Sex-based immune differences influence tumor progression in head and neck squamous cell carcinoma.

Head and neck squamous cell carcinoma (HNSCC) presents with higher incidence and poorer prognosis in males compared to females, yet the mechanisms underlying this sex disparity remains unclear. We investigated whether sex-specific immune responses contribute to differential tumor control using syngeneic and oral carcinogen-induced HNSCC mouse models., Female mice exhibited significantly reduced tumor burden, delayed progression and decreased metastatic potential compared to males. Immune profiling revealed a more robust antitumor immune landscape in females, characterized by heightened effector T cell activation, increased production of pro-inflammatory cytokines (IFN-γ, TNF-α), reduced expression of T cell exhaustion markers (PD-1, TIGIT), and a lower frequency of immunosuppressive myeloid-derived suppressor cells.

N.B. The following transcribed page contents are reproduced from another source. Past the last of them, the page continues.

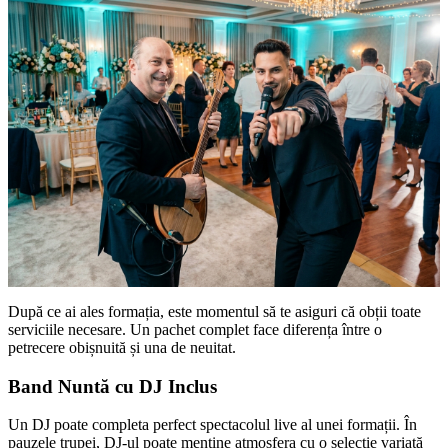
După ce ai ales formația, este momentul să te asiguri că obții toate
serviciile necesare. Un pachet complet face diferența între o
petrecere obișnuită și una de neuitat.
Band Nuntă cu DJ Inclus
Un DJ poate completa perfect spectacolul live al unei formații. În
pauzele trupei, DJ-ul poate menține atmosfera cu o selecție variată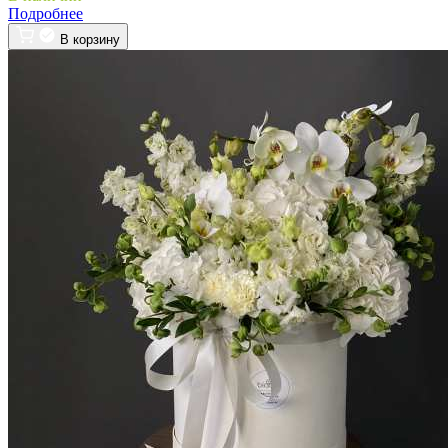
Подробнее
В корзину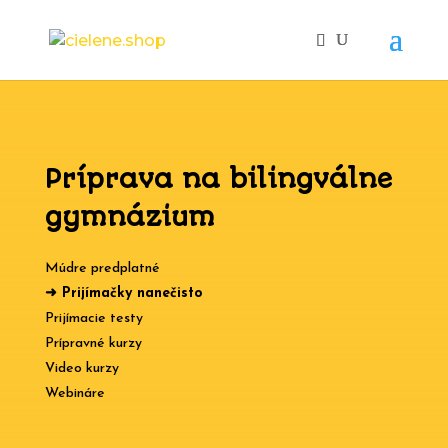
Príprava na bilingválne
gymnázium
Múdre predplatné
➜
Prijímačky nanečisto
Prijímacie testy
Prípravné kurzy
Video kurzy
Webináre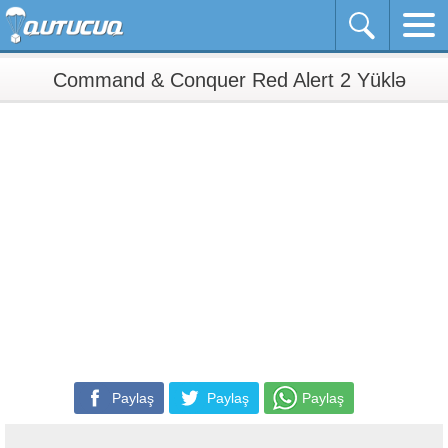
Command & Conquer Red Alert 2 Yüklə
Paylaş
Paylaş
Paylaş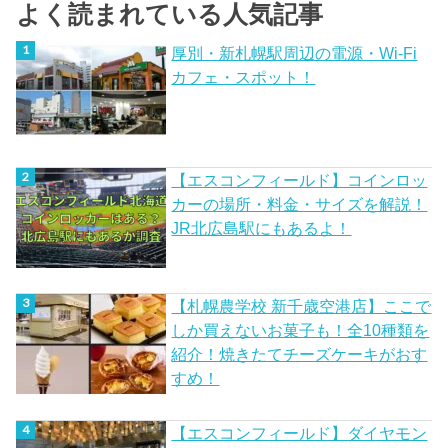
よく読まれている人気記事
厚別・新札幌駅周辺の電源・Wi-Fi
カフェ・スポット！
【エスコンフィールド】コインロッ
カーの場所・料金・サイズを解説！
JR北広島駅にもあるよ！
【札幌農学校 新千歳空港店】ここで
しか買えないお菓子も！全10種類を
紹介！焼きたてチーズケーキがおす
すめ！
【エスコンフィールド】ダイヤモン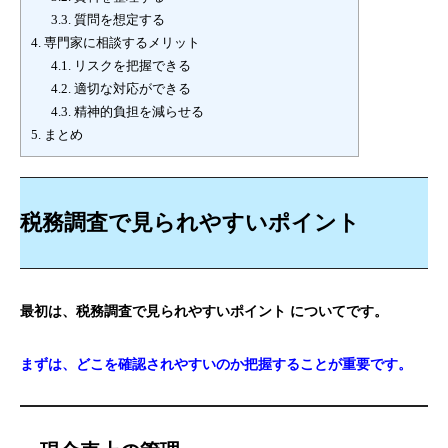
3.3.
質問を想定する
4.
専門家に相談するメリット
4.1.
リスクを把握できる
4.2.
適切な対応ができる
4.3.
精神的負担を減らせる
5.
まとめ
税務調査で見られやすいポイント
最初は、税務調査で見られやすいポイント についてです。
まずは、どこを確認されやすいのか把握することが重要です。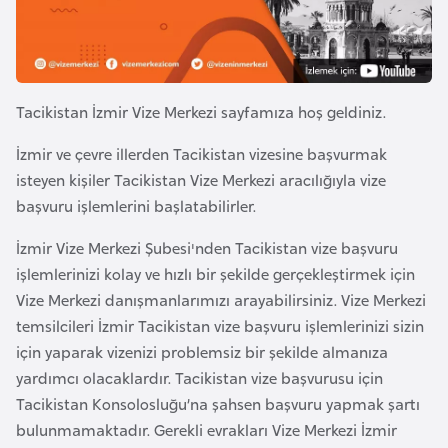
e
y
n
Tacikistan İzmir Vize Merkezi sayfamıza hoş geldiniz.
B
a
İzmir ve çevre illerden Tacikistan vizesine başvurmak
n
isteyen kişiler Tacikistan Vize Merkezi aracılığıyla vize
g
başvuru işlemlerini başlatabilirler.
l
İzmir Vize Merkezi Şubesi'nden Tacikistan vize başvuru
a
işlemlerinizi kolay ve hızlı bir şekilde gerçekleştirmek için
d
Vize Merkezi danışmanlarımızı arayabilirsiniz. Vize Merkezi
e
temsilcileri İzmir Tacikistan vize başvuru işlemlerinizi sizin
ş
için yaparak vizenizi problemsiz bir şekilde almanıza
yardımcı olacaklardır. Tacikistan vize başvurusu için
B
Tacikistan Konsolosluğu’na şahsen başvuru yapmak şartı
e
bulunmamaktadır. Gerekli evrakları Vize Merkezi İzmir
l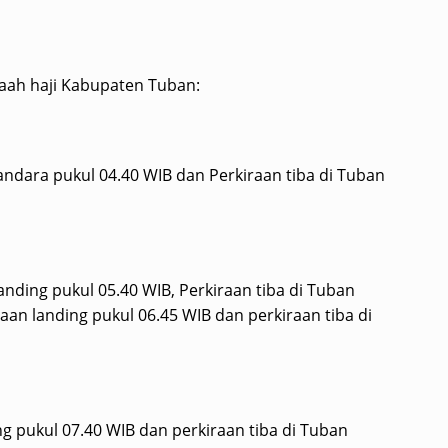
aah haji Kabupaten Tuban:
bandara pukul 04.40 WIB dan Perkiraan tiba di Tuban
anding pukul 05.40 WIB, Perkiraan tiba di Tuban
raan landing pukul 06.45 WIB dan perkiraan tiba di
ng pukul 07.40 WIB dan perkiraan tiba di Tuban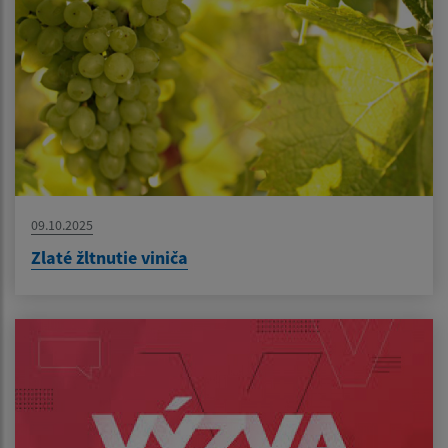
09.10.2025
Zlaté žltnutie viniča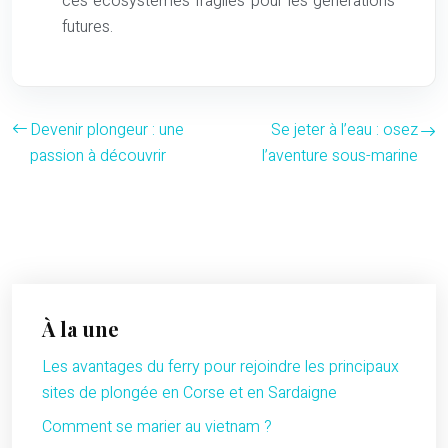
ces écosystèmes fragiles pour les générations
futures.
Devenir plongeur : une
Se jeter à l’eau : osez
passion à découvrir
l’aventure sous-marine
À la une
Les avantages du ferry pour rejoindre les principaux
sites de plongée en Corse et en Sardaigne
Comment se marier au vietnam ?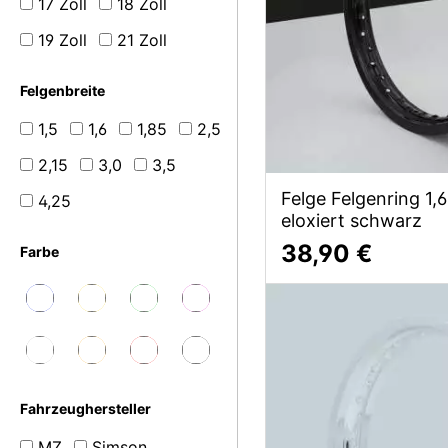
17 Zoll
18 Zoll
19 Zoll
21 Zoll
Felgenbreite
1,5
1,6
1,85
2,5
2,15
3,0
3,5
Felge Felgenring 1,
4,25
eloxiert schwarz
38,90 €
Farbe
Fahrzeughersteller
MZ
Simson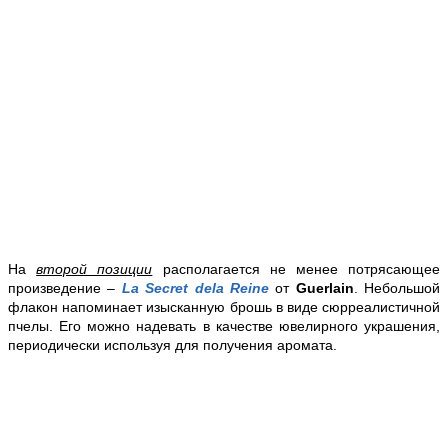
На
второй позиции
располагается не менее потрясающее
произведение –
La Secret dela Reine
от
Guerlain
. Небольшой
флакон напоминает изысканную брошь в виде сюрреалистичной
пчелы. Его можно надевать в качестве ювелирного украшения,
периодически используя для получения аромата.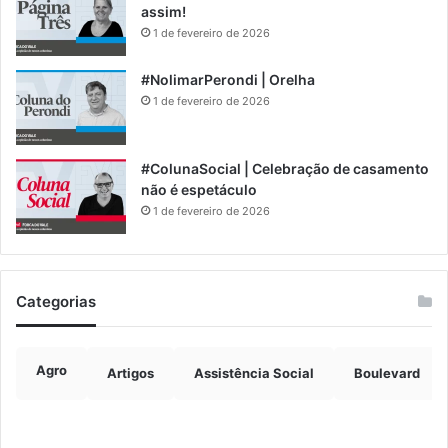
assim!
1 de fevereiro de 2026
#NolimarPerondi | Orelha
1 de fevereiro de 2026
#ColunaSocial | Celebração de casamento
não é espetáculo
1 de fevereiro de 2026
Categorias
Agro
Artigos
Assistência Social
Boulevard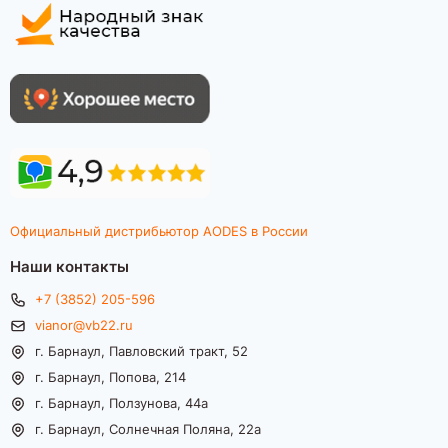
Официальный дистрибьютор AODES в России
Наши контакты
+7 (3852) 205-596
vianor@vb22.ru
г. Барнаул, Павловский тракт, 52
г. Барнаул, Попова, 214
г. Барнаул, Ползунова, 44а
г. Барнаул, Солнечная Поляна, 22а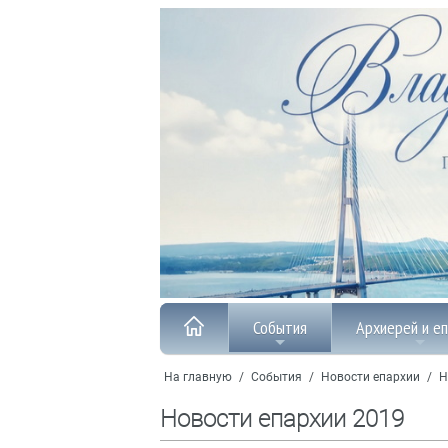
События
Архиерей и е
На главную
/
События
/
Новости епархии
/
Н
Новости епархии 2019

Importantly, CD8(+) T cell depletion in females abrogated the resistance to HNSCC in females, establishing CD8(+) T cells as key mediators of sex-dependent antitumor immunity. Collectively, these findings demonstrate that enhanced effector T cell function coupled with reduced immunosuppression underlies improved tumor control in females and underscores the importance of integrating sex as a biological variable in immuno-oncology.